▸ **DATA SECTION**
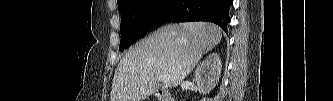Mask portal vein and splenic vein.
<instances>
[{"instance_id":"1","label":"portal vein and splenic vein","mask_w":333,"mask_h":101,"mask_svg":"<svg viewBox=\"0 0 333 101\" xmlns=\"http://www.w3.org/2000/svg\"><path fill=\"white\" fill-rule=\"evenodd\" d=\"M159 80L164 84V85H168L170 83V77H168L167 75H160L159 76Z\"/></svg>"}]
</instances>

▸ **EXERCISE AIM**
Please transcribe the listing exactly as it stands, but omit its pictures.

▸ **ANSWER SPACE**
Mask portal vein and splenic vein.
<instances>
[{"instance_id":"1","label":"portal vein and splenic vein","mask_w":333,"mask_h":101,"mask_svg":"<svg viewBox=\"0 0 333 101\" xmlns=\"http://www.w3.org/2000/svg\"><path fill=\"white\" fill-rule=\"evenodd\" d=\"M159 80L164 84V85H168L170 83V77H168L167 75H160L159 76Z\"/></svg>"}]
</instances>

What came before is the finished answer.